Late-stage studies of bapineuzumab and solanezumab are
expected within the next few months.
Gammagard is different from them. The drug is an intravenous
immune system treatment made from natural antibodies taken from
young, healthy blood donors. Known generically as intravenous
immunoglobulin, or IVIG, the therapy is typically used to fight
infections in patients with weakened immune systems.
Compared with solanezumab and bapineuzumab, which Relkin
describes as "industrial-strength vacuum cleaners" used to
remove beta amyloid from the brain, he says IVIG's natural
antibodies are more like "gentle, whisk brooms."
"It may be that a gentler approach is a more realistic
approach in the long run," he said.
Dr. Sterling Williams, an obstetrician/gynecologist from
Silver Spring, Maryland, has watched the drug at work.

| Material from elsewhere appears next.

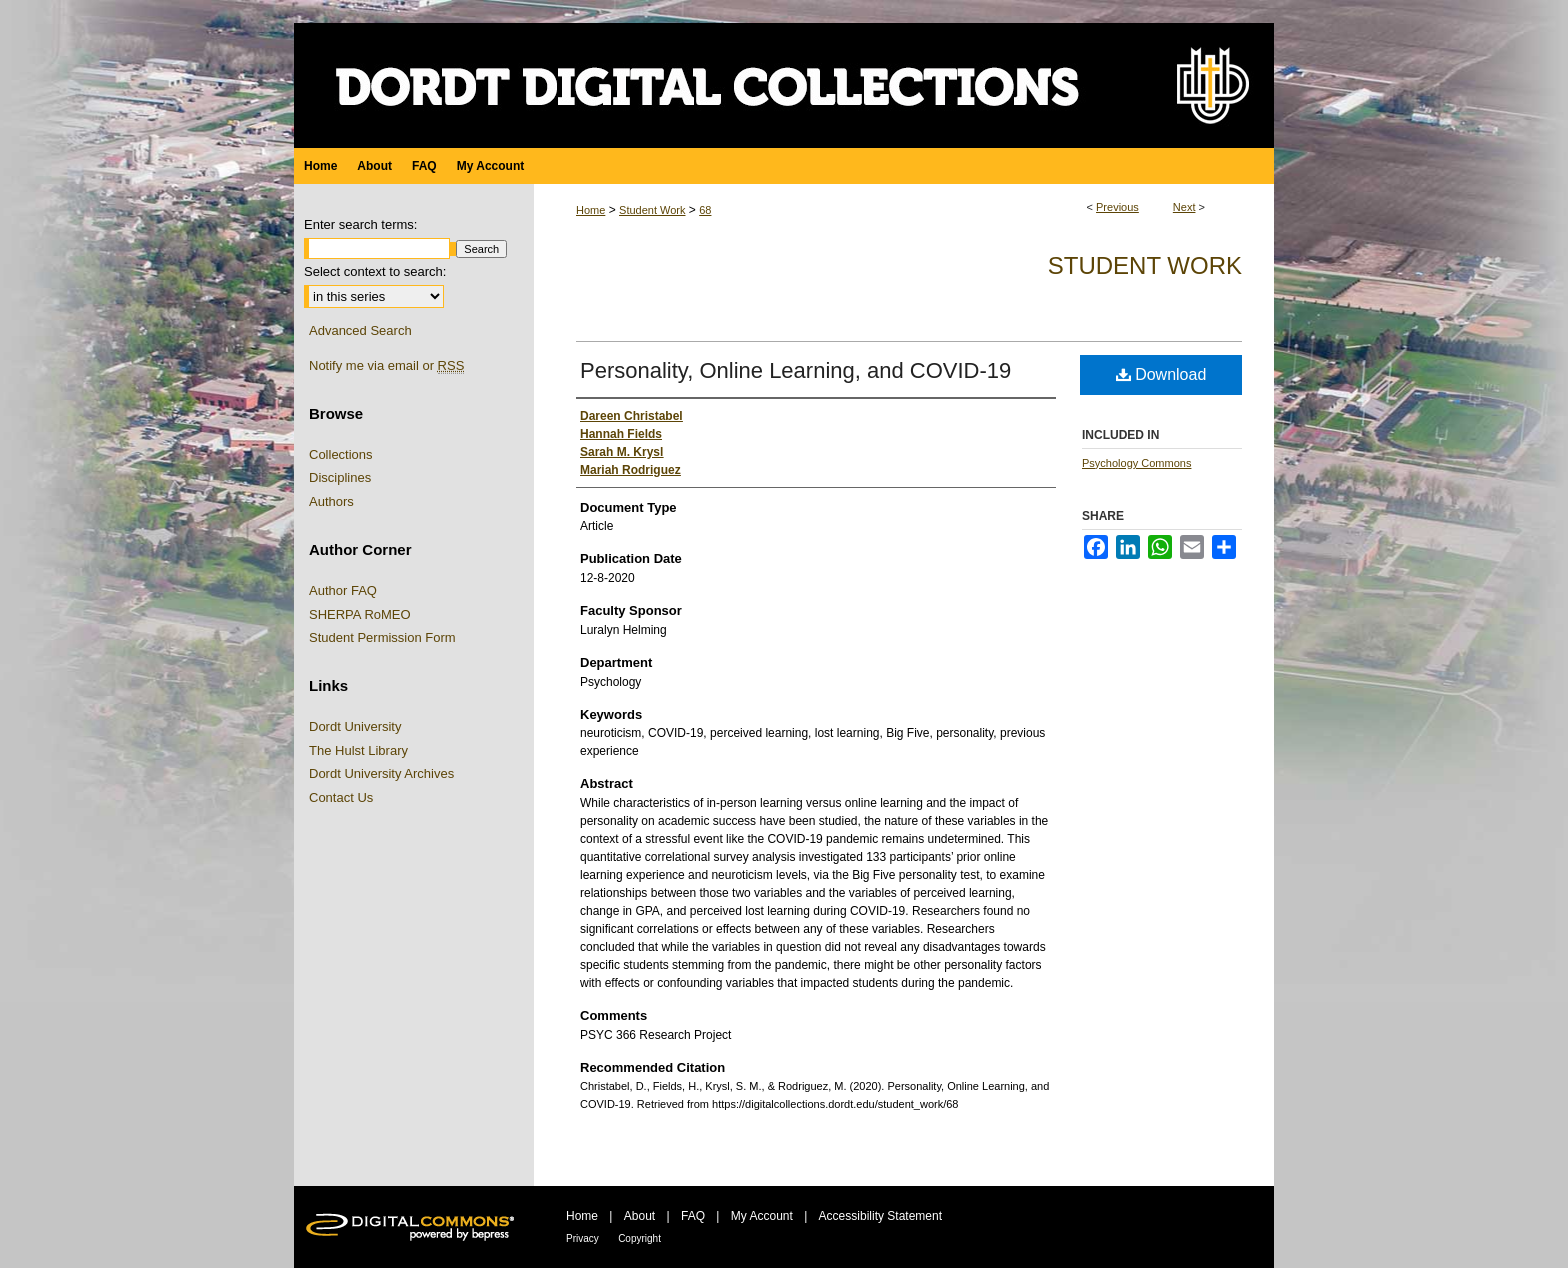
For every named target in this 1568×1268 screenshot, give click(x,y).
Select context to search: (375, 271)
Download (1161, 374)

His wife
Joice, 71, is one of the four patients who has benefited from
Gammagard and is completing her sixth year on the treatment.
"There has been some decline, but it has been very slow, and
she is still relatively independent in functioning at home and
in her activities of daily living," said Williams, who is also
71. "Every morning, she gets up, fixes breakfast, washes
clothes, irons -- all of that is fine."
She becomes a bit confused in a new environment, such as a
hotel, Williams said.
Some of the other study patients also still function
independently. "They travel by themselves," Relkin said. "They
take part in community activities. They volunteer."
Over time there have been declines, he said, but these have
been consistent with normal aging.
Dr. Ralph Nixon, an Alzheimer's researcher at New York
University Langone Medical Center, said the finding was
encouraging because it is taking place in a population of
patients who were already affected by the disease.
"It's one of the first trials to really show some signs of
therapeutic benefit in an affected population," something he
described as a "very meaningful and hopeful sign."
Dr. Laurie Ryan, program director for Alzheimer's disease
clinical trials at the National Institute of Aging, one of the
National Institutes of Health, said the study's findings
suggested the treatment should be tested further.
If Gammagard does prove effective in the larger trial,
supply and cost may limit its use.
Each dose contains pooled antibodies from the plasma of
1,000 blood donors. Typically, each of the two treatments a
month that patients need costs between $1,500 and $3,000,
depending on a person's weight.
If the drug works, the challenge will be determining which
of the antibodies are actually helping patients and developing a
product that is easier and cheaper to make, Relkin said.